Desk Report: A 500-year-old painting of Christ believed to have been painted by Leonardo da Vinci has been sold in New York for a record $450m (£341m).

The painting is known as Salvator Mundi (Saviour of the World).

It is the highest auction price for any work of art and brought cheers and applause at the packed Christie's auction room.

Leonardo da Vinci died in 1519 and there are fewer than 20 of his paintings in existence.

Salvator Mundi, believed to have been painted sometime after 1505, is the only work thought to be in private hands.

Bidding began at $100m and the final bid for the work was $400m, with fees bringing the full price up to $450.3m.
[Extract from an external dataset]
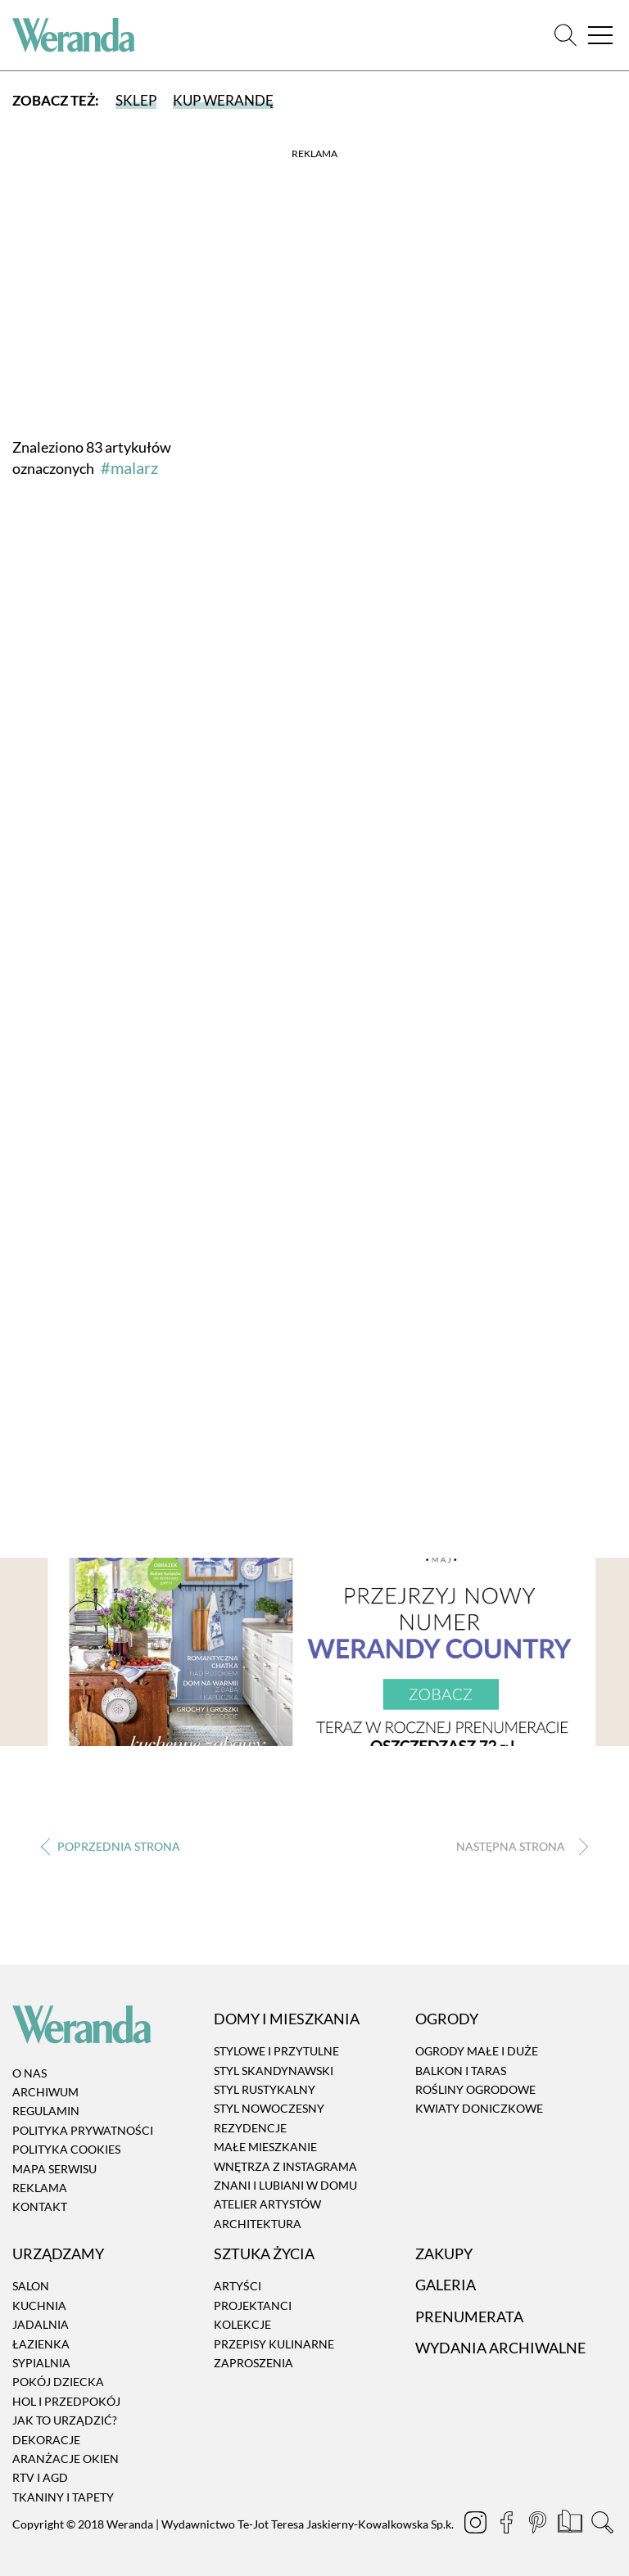  What do you see at coordinates (30, 2287) in the screenshot?
I see `Salon` at bounding box center [30, 2287].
The unidentified buyer was involved in a bidding contest, via telephone, that lasted nearly 20 minutes.

The painting shows Christ with one hand raised, the other holding a glass sphere.

In 1958 it was sold at auction in London for a mere £45. By then the painting was generally reckoned to be the work of a follower of Leonardo and not the work of Leonardo himself.

It apparently once belonged to King Charles I of England in the 1600s and was "rediscovered" in 2005.

Before the auction it was owned by Russian billionaire collector Dmitry E Rybolovlev, who is reported to have bought it in a private sale in May 2013 for $127.5m (£98m).

The painting has had major cosmetic surgery - its walnut panel base has been described as "worm-tunnelled" and at some point it seems to have been split in half - and efforts to restore it resulted in abrasions.

BBC arts correspondent Vincent Dowd says that even now attribution to Leonardo is not universally accepted.

One critic has described the surface of the painting to be "inert, varnished, lurid, scrubbed over and repainted so many times that it looks simultaneously new and old".

"Any private collector who gets suckered into buying this picture and places it in their apartment or storage, it serves them right," Jerry Saltz wrote on Vulture.com.

But Christie's has insisted the painting is authentic and billed it as "the greatest artistic rediscovery of the 20th Century".

When Salvator Mundi re-emerged from obscurity in 2005, it created huge public interest as a "lost Leonardo".